Repeat the data exactly, please; no pictures belong in the copy.

Dataset entries
------
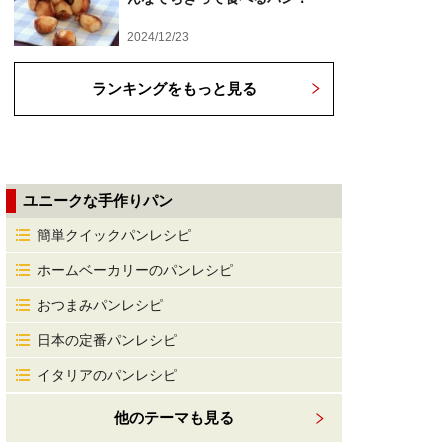
2024/12/23
ランキングをもっと見る
ユニークな手作りパン
簡単クイックパンレシピ
ホームベーカリーのパンレシピ
おつまみパンレシピ
日本の定番パンレシピ
イタリアのパンレシピ
他のテーマも見る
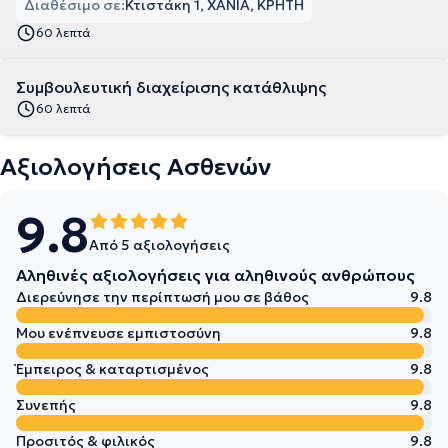
Διαθέσιμο σε:
Κτιστάκη 1, ΧΑΝΙΑ, ΚΡΗΤΗ
60 λεπτά
Συμβουλευτική διαχείρισης κατάθλιψης
60 λεπτά
Αξιολογήσεις Ασθενών
9.8
Από 5 αξιολογήσεις
Αληθινές αξιολογήσεις για αληθινούς ανθρώπους
Διερεύνησε την περίπτωσή μου σε βάθος
9.8
Μου ενέπνευσε εμπιστοσύνη
9.8
Έμπειρος & καταρτισμένος
9.8
Συνεπής
9.8
Προσιτός & φιλικός
9.8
------
Response to this exercise:
2024/12/23
ランキングをもっと見る
ユニークな手作りパン
簡単クイックパンレシピ
ホームベーカリーのパンレシピ
おつまみパンレシピ
日本の定番パンレシピ
イタリアのパンレシピ
他のテーマも見る
Διαθέσιμο σε:
Κτιστάκη 1, ΧΑΝΙΑ, ΚΡΗΤΗ
60 λεπτά
Συμβουλευτική διαχείρισης κατάθλιψης
60 λεπτά
Αξιολογήσεις Ασθενών
9.8
Από 5 αξιολογήσεις
Αληθινές αξιολογήσεις για αληθινούς ανθρώπους
Διερεύνησε την περίπτωσή μου σε βάθος
9.8
Μου ενέπνευσε εμπιστοσύνη
9.8
Έμπειρος & καταρτισμένος
9.8
Συνεπής
9.8
Προσιτός & φιλικός
9.8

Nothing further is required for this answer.